菅野所長のエッセイ:祭りの後で

 アメリカンアイドル#11が予想通り、フィリップ・フィリップスの優勝で終わった。予想通りというのは、投票するのは若い女の子が多いので、若い男が有利だからだ。今回は史上最多、1億3200万票というから驚く。11年目にしてこのパワー。視聴率はだいぶ下がったという噂もあるのだが、アメリカのエンタメ、ミュージックシーンというのはすごいものである。

 一方敗れた16歳の歌姫ジェシカ・サンチェスだが、グランドフィナーレでのパフォーマンスは、演出的に主役級で、とくにグラミー受賞者のジェニファー・ホリディとの共演は、番組史上でも抜きん出たパフォーマンスである。関心ある人はぜひユー・チューブで。

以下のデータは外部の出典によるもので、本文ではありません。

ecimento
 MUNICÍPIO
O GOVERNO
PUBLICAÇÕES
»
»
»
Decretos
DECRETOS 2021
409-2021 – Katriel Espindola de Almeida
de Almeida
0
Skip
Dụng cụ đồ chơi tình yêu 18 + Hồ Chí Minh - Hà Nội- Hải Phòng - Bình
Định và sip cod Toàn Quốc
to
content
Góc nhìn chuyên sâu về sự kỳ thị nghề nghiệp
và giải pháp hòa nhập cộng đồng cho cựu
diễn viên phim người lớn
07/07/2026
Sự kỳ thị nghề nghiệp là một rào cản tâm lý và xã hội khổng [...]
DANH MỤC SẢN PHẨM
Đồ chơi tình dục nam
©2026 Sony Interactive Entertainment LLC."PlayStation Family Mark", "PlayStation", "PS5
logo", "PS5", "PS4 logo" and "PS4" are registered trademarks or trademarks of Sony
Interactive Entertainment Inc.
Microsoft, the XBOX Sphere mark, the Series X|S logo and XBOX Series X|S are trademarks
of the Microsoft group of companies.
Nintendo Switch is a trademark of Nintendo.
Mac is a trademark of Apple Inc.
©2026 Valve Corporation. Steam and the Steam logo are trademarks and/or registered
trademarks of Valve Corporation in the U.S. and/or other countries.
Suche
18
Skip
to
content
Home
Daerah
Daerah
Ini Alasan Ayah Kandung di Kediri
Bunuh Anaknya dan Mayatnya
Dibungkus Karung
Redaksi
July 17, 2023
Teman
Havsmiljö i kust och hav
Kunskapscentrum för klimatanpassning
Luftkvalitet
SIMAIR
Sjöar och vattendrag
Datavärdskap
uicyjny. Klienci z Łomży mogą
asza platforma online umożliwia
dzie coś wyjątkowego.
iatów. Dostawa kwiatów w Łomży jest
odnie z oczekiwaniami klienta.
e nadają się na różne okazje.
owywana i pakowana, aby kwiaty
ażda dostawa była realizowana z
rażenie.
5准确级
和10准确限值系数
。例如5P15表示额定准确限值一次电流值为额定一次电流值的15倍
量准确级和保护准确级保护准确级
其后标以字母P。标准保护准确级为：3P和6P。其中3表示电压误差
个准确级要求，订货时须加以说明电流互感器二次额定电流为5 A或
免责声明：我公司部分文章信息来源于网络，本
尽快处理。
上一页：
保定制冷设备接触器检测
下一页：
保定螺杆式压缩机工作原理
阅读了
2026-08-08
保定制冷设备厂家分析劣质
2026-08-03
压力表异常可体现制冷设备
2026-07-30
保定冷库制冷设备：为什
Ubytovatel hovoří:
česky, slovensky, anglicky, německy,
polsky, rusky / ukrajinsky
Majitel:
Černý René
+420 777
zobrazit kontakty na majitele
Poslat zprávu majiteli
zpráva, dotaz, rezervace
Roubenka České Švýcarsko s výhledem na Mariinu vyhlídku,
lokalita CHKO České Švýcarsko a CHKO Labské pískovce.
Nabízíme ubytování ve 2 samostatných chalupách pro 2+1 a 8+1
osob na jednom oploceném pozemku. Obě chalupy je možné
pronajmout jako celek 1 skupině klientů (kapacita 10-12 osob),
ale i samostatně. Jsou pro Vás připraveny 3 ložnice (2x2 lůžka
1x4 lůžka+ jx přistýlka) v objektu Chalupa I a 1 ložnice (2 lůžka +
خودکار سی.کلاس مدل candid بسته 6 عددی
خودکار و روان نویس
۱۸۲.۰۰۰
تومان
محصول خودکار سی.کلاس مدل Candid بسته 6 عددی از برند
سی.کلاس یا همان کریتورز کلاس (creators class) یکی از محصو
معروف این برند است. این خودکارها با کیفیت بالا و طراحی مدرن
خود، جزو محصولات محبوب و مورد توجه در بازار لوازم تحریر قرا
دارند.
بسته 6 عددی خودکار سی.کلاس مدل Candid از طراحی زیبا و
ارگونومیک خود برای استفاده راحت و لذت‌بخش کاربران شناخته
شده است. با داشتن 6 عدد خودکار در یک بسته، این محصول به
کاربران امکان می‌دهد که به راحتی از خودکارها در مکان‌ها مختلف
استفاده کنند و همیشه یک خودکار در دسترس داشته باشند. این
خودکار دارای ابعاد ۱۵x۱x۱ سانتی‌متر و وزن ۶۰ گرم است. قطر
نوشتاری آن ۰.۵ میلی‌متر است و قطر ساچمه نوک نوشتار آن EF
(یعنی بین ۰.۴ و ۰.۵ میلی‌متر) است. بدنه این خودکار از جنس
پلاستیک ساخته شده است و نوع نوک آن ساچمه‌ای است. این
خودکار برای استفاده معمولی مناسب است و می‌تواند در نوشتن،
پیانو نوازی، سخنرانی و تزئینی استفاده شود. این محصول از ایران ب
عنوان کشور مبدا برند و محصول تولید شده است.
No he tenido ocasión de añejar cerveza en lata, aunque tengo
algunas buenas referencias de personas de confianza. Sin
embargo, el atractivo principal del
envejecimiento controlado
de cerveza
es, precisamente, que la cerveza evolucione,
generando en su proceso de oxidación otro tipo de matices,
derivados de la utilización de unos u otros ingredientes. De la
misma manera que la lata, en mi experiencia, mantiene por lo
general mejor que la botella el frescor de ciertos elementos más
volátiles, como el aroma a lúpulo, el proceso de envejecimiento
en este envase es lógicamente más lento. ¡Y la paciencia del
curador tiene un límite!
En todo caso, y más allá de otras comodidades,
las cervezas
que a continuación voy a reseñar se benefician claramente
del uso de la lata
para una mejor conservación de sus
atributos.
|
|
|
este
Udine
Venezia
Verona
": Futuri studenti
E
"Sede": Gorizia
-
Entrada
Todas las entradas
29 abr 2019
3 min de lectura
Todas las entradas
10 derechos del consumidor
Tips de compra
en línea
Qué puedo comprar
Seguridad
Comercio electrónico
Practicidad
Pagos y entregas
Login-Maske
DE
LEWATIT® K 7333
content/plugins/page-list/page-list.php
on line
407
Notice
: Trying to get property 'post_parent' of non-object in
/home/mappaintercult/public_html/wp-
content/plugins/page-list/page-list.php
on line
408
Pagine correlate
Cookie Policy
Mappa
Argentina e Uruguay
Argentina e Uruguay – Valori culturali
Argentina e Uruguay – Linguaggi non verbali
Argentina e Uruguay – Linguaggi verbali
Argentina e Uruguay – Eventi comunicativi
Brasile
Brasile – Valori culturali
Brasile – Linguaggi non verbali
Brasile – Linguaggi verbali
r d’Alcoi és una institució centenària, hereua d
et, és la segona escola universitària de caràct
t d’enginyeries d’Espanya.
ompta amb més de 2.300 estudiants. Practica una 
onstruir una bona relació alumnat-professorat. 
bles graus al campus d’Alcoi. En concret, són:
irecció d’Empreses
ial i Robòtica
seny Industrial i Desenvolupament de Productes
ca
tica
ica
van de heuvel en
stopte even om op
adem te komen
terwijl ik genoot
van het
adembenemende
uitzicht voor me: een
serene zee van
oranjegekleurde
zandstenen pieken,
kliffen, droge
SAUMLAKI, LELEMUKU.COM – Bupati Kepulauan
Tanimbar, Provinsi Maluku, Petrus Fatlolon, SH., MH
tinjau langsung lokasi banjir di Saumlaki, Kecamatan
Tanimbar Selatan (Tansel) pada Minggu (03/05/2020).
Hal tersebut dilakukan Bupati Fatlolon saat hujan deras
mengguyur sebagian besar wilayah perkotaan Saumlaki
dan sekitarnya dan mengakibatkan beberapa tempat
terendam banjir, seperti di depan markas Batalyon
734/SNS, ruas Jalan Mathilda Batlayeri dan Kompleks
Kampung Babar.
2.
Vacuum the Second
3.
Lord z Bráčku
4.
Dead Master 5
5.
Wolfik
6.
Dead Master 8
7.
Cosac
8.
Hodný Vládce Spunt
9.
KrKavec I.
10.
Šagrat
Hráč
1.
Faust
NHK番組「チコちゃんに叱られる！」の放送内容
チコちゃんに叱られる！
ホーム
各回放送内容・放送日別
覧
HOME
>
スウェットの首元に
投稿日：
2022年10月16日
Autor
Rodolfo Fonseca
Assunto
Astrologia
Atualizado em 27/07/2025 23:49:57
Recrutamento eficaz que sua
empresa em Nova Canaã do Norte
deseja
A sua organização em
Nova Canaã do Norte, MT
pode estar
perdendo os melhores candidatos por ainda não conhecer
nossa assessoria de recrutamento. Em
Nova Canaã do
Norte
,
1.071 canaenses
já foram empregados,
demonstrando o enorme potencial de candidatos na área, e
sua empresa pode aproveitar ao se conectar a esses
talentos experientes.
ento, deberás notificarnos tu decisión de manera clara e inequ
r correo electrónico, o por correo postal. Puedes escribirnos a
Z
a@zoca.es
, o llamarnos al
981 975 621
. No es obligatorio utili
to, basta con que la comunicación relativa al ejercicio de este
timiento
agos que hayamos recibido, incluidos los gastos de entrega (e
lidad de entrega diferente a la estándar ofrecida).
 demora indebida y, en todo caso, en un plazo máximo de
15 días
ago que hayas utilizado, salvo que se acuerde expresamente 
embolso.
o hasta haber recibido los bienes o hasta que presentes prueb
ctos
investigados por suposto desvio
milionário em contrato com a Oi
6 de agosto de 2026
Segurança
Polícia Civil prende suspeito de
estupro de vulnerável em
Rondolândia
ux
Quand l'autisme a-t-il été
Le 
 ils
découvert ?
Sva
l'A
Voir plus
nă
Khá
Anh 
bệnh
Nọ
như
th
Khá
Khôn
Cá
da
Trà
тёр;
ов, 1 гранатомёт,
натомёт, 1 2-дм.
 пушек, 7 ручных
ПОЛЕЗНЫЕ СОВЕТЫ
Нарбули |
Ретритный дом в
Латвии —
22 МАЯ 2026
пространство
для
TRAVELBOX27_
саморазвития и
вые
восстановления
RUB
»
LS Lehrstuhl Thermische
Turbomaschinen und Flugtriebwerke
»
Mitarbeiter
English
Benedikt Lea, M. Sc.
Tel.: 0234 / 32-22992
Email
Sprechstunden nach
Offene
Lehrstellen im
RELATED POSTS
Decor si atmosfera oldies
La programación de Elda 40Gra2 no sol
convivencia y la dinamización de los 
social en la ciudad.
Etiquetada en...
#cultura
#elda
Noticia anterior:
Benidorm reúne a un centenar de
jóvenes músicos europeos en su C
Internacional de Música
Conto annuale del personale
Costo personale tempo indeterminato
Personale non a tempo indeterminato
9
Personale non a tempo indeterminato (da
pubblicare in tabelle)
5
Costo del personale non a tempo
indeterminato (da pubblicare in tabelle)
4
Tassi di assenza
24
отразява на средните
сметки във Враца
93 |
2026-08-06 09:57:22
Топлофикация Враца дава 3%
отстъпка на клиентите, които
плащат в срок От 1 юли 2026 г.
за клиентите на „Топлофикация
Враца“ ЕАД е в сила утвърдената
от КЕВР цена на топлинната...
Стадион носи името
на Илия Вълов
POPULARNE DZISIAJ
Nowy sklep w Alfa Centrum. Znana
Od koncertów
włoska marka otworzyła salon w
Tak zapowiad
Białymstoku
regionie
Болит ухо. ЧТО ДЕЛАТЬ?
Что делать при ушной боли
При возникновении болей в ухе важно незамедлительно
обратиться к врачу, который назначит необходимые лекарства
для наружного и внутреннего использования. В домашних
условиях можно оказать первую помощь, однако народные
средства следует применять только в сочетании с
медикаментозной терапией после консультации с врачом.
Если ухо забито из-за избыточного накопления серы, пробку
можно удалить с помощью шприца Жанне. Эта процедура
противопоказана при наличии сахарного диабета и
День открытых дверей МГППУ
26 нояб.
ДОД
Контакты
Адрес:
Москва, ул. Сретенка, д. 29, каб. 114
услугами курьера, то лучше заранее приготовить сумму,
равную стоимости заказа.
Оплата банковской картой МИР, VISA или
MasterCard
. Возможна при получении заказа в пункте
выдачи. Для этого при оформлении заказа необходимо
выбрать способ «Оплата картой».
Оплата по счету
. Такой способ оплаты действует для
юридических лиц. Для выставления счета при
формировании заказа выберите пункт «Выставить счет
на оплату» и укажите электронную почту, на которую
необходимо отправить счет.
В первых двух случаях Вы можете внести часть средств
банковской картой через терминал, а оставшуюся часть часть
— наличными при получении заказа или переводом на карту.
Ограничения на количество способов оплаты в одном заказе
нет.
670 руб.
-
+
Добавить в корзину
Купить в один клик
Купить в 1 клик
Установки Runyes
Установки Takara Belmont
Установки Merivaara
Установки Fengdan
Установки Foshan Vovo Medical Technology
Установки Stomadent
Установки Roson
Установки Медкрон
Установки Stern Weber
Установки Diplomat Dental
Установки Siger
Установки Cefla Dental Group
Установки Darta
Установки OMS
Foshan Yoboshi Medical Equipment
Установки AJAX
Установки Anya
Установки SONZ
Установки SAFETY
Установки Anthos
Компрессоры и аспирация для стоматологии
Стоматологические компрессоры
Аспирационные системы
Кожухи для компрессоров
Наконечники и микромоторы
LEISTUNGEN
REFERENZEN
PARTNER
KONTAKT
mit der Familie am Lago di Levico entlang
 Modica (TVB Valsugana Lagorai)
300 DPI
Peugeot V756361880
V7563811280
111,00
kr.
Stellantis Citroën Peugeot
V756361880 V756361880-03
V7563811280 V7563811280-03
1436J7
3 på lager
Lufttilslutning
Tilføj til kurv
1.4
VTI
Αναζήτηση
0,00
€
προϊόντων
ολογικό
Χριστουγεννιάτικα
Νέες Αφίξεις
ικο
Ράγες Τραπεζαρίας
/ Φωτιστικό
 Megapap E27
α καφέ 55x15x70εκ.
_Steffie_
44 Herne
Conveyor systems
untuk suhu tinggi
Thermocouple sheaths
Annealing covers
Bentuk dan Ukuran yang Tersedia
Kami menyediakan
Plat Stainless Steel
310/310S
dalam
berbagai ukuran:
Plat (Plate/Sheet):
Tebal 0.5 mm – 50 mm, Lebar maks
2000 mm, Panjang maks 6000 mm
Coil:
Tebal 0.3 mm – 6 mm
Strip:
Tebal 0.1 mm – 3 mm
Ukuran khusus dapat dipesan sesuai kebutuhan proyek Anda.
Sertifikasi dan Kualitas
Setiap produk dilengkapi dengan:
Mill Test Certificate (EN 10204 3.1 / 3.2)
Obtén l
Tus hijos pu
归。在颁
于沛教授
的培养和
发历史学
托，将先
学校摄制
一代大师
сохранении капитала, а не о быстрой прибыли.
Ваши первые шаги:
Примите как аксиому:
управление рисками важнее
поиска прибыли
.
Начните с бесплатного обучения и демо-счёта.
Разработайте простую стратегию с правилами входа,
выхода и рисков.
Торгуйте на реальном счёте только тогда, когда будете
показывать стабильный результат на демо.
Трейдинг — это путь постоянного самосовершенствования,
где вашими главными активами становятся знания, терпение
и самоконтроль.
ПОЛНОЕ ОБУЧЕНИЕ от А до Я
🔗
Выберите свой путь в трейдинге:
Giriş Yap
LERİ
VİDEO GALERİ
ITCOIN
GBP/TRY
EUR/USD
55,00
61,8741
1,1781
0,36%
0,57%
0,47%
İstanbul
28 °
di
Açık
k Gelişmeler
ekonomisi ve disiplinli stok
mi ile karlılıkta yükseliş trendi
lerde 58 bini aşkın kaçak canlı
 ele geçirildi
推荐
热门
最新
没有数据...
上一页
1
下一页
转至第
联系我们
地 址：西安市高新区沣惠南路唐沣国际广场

 ジェシカは、何と、1週後に行われた、フィリピンの英雄ボクサー、マニー・パッキャオのタイトルマッチ戦でアメリカ国歌を独唱している。離れ業というか何と言うか、一気に何十段もスターへの道を駆け上がってしまったかのようだ。それだけポスト・ホイットニーが待望されていたんだろうなと思う。アデルはイギリス人だし。
 ジェシカは勝ち上がる中で何度かホイットニーの曲を歌っていて、それはなかなかすごいものなのである。うーん、全盛期のホイットニーには及ばないんだけどね。

 祭りの後はさびしい。アメアイ再開までまた一年か。
今はサッカーヨーロッパ選手権があるが、仕事をする人間には時間帯がきつい。ただ、長年不振をかこっていたフランスがそこそこ存在感を見せつけるだけのチームになっている。これはうれしいことだ。スペインはあいかわらずすごいが、点取り屋ビジャがいないので、今後強豪と当たったときには響いてくるかもしれない。となると、欠点の少ないのはやはりドイツで、これが本命なんだろうなあ。

 日本のサッカーは、上々の滑り出し。オーストラリア戦は引き分けで御の字。1-3、0-2くらいで負けてもおかしくなかった。何しろ前日にラグビーの試合をやったピッチで、DFの吉田はいないしで、相手は死にものぐるいだしで、よく引き分けで終わった。しかし、今後DFが心配だ。下手をすると、栗原と伊野波なんて組み合わせなんてこともある。そうなったら、いくら点取っても追いつかないかも。

 このところ忙しい。今週ようやく締め切りの原稿を出すことができてホッとしたなあ。考える時間が少なくて。何か新しいことをひねり出すのは大変だ。以前なら月に3本くらい平気でやっていたのに、今は1本でもきつい。ま、しかし、これで次の原稿や仕事の着想に取りかかれる。いろいろあるんだよなあ。もうちょっと時間ができればいいのだが、そうもいかないようである。

 オウムの最後の逃亡者がやっと捕まった。17年前か。ああいうバカな若者たちを産み出してしまったのはなぜだったのか、この17年日本人は考えてきたのかなあ。